*Dataset records:*
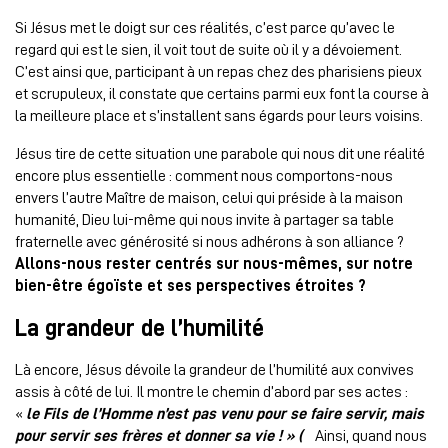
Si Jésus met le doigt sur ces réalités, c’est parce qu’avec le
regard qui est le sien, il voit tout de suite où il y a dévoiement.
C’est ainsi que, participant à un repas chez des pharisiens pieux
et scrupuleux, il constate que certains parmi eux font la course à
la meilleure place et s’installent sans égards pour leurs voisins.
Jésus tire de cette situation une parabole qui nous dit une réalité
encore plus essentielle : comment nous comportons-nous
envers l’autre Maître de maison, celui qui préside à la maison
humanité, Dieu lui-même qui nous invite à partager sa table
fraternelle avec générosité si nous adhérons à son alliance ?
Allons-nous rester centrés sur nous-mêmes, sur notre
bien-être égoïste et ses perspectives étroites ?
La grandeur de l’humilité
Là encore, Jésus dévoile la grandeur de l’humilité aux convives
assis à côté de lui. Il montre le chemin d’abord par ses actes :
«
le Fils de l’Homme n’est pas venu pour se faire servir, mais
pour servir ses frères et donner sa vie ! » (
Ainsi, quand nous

*Description of the task:*
Output each record precisely as it appears, and drop every picture.

*Reply:*
Si Jésus met le doigt sur ces réalités, c’est parce qu’avec le
regard qui est le sien, il voit tout de suite où il y a dévoiement.
C’est ainsi que, participant à un repas chez des pharisiens pieux
et scrupuleux, il constate que certains parmi eux font la course à
la meilleure place et s’installent sans égards pour leurs voisins.
Jésus tire de cette situation une parabole qui nous dit une réalité
encore plus essentielle : comment nous comportons-nous
envers l’autre Maître de maison, celui qui préside à la maison
humanité, Dieu lui-même qui nous invite à partager sa table
fraternelle avec générosité si nous adhérons à son alliance ?
Allons-nous rester centrés sur nous-mêmes, sur notre
bien-être égoïste et ses perspectives étroites ?
La grandeur de l’humilité
Là encore, Jésus dévoile la grandeur de l’humilité aux convives
assis à côté de lui. Il montre le chemin d’abord par ses actes :
«
le Fils de l’Homme n’est pas venu pour se faire servir, mais
pour servir ses frères et donner sa vie ! » (
Ainsi, quand nous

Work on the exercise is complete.